## INFORMATION SHOWN
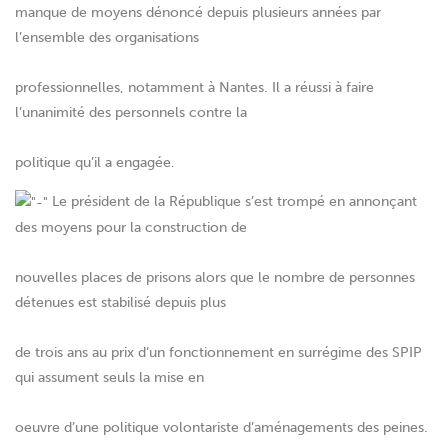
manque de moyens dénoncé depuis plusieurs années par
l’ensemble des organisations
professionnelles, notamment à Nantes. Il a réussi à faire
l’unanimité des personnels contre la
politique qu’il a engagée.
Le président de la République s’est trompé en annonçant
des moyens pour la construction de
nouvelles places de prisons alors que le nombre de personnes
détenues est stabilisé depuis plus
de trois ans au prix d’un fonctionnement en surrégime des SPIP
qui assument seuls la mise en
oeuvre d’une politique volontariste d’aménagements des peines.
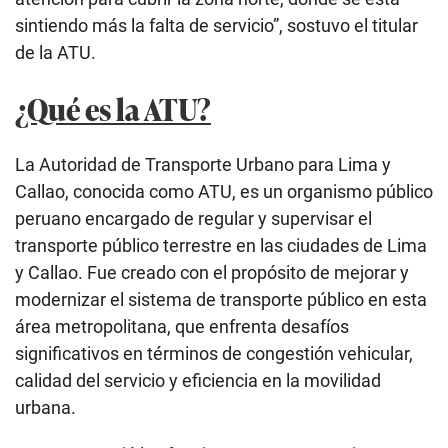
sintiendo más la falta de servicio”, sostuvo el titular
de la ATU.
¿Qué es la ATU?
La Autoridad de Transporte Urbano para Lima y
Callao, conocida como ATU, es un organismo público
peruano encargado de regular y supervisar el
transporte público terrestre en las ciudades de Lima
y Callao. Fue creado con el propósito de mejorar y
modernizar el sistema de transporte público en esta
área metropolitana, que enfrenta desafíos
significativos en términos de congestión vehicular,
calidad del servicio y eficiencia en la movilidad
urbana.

## YOUR TASK
An exact copy is needed of only the lines from the top of the material through the line with "des moyens pour la construction de"; no pictures belong in it.

## RESPONSE AREA
manque de moyens dénoncé depuis plusieurs années par
l’ensemble des organisations
professionnelles, notamment à Nantes. Il a réussi à faire
l’unanimité des personnels contre la
politique qu’il a engagée.
Le président de la République s’est trompé en annonçant
des moyens pour la construction de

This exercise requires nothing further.